3. Are You a Sugar Metabolizer?
Why do some people gain weight so easily while others eat double the portion without a problem? It comes down to metabolic differences. Your metabolism determines how your body transforms food into energy.
There’s a myriad of factors that influence your metabolism. From the foods you ate when you were younger to the level of stress in your life; from the number of inflammatory foods you eat to your daily exposure to toxins (pesticides, herbicides, insecticides, heavy metals, preservatives, and plastics).
In fact, your metabolic programming already began in your mother’s womb. If your mother had a limited intake of food while she carried you (due to stress, illness, disordered eating or war), you’re metabolically programmed to store fat more easily: all because your fetal body has been exposed to times of scarcity and maybe even starvation. If you, her child, then continues to grow up in a world where there’s plenty of food and sugar available, you are more likely to put on weight during your lifetime.
HOW TO FIX IT:
There’s a way to turn this around! Ideally, you’ll want to make a metabolic switch from always-craving-sugar burner to steady-fat-burner:
The Metabolic Switch
From Always-Craving-Sugar Burner To Steady-Fat-Burner
You don’t have to go carb-free but rather reduce your caloric carbohydrate intake to a maximum of 40%. By eating less processed sugars, you train your body to extract energy from fat again. You can compare fat burning with burning nice and dry logs in a campfire. They provide a calm and long-lasting combustion.

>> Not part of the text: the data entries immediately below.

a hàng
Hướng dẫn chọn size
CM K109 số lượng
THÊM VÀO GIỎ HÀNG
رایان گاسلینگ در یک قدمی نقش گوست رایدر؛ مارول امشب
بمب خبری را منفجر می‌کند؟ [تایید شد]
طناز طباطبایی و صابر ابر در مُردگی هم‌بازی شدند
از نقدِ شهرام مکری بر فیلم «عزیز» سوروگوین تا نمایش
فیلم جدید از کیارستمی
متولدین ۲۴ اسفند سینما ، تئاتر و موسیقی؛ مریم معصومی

And hey, most people don’t realize it, but did you know that vegetables are carbohydrates too? Vegetables are a great way to get your carbs: much better than the ones you get from processed foods!

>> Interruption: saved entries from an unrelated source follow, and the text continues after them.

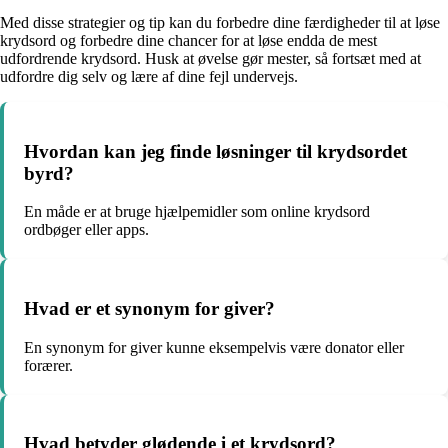
Med disse strategier og tip kan du forbedre dine færdigheder til at løse
krydsord og forbedre dine chancer for at løse endda de mest
udfordrende krydsord. Husk at øvelse gør mester, så fortsæt med at
udfordre dig selv og lære af dine fejl undervejs.
Hvordan kan jeg finde løsninger til krydsordet
byrd?
En måde er at bruge hjælpemidler som online krydsord
ordbøger eller apps.
Hvad er et synonym for giver?
En synonym for giver kunne eksempelvis være donator eller
forærer.
Hvad betyder glødende i et krydsord?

A rich variety of mostly plant-based whole foods, such as fresh vegetables, fruits, nuts, seeds, healthy fats, and some animal proteins like poultry and fish, provide your body with essential micro- and macronutrients needed to calm your systems, giving them the chance to recover.

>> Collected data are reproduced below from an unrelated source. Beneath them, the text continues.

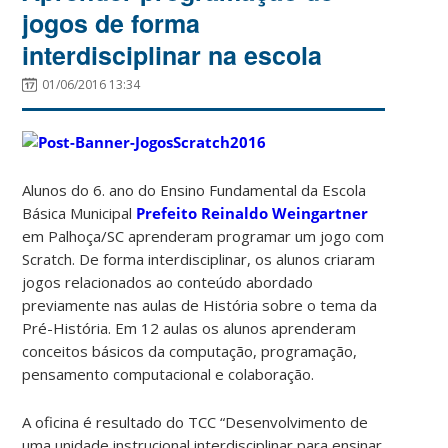
jogos de forma
interdisciplinar na escola
01/06/2016 13:34
Alunos do 6. ano do Ensino Fundamental da Escola
Básica Municipal
Prefeito Reinaldo Weingartner
em Palhoça/SC aprenderam programar um jogo com
Scratch. De forma interdisciplinar, os alunos criaram
jogos relacionados ao conteúdo abordado
previamente nas aulas de História sobre o tema da
Pré-História. Em 12 aulas os alunos aprenderam
conceitos básicos da computação, programação,
pensamento computacional e colaboração.
A oficina é resultado do TCC “Desenvolvimento de
uma unidade instrucional interdisciplinar para ensinar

You’ll help your body get rid of excess fluids, fat and toxic build-up. As a result, you’ll digest better, absorb nutrients, alkalize, detoxify, impede inflammations, balance hormones, support gut and strengthen immunity.
If this sounds overwhelming, our 6 Weeks Personal Body Reset program could be a great solution. It’s designed to heal your metabolism and body with personalized nutrition, exercise and stress relief. We focus on getting healthy and living a life apt to your body and mind type.
Real food, and eating better, not less. No diet powder, shake, tablet or calorie-restrictive diet on earth will get you the same results. Just follow your unique roadmap and recipes while you restore your body into a clean, lean temple that feels damn good to live in!
Tell me, love. Do you want to break up with sugar? What action can you take today to start that process?
Your fellow go-getters and I would love to hear what you have to say in the comments below. Your words might spark a wave of empowerment in somebody else!
Also, when you know someone who needs to hear about the effects of sugar and how to fix it – forward this to them right now.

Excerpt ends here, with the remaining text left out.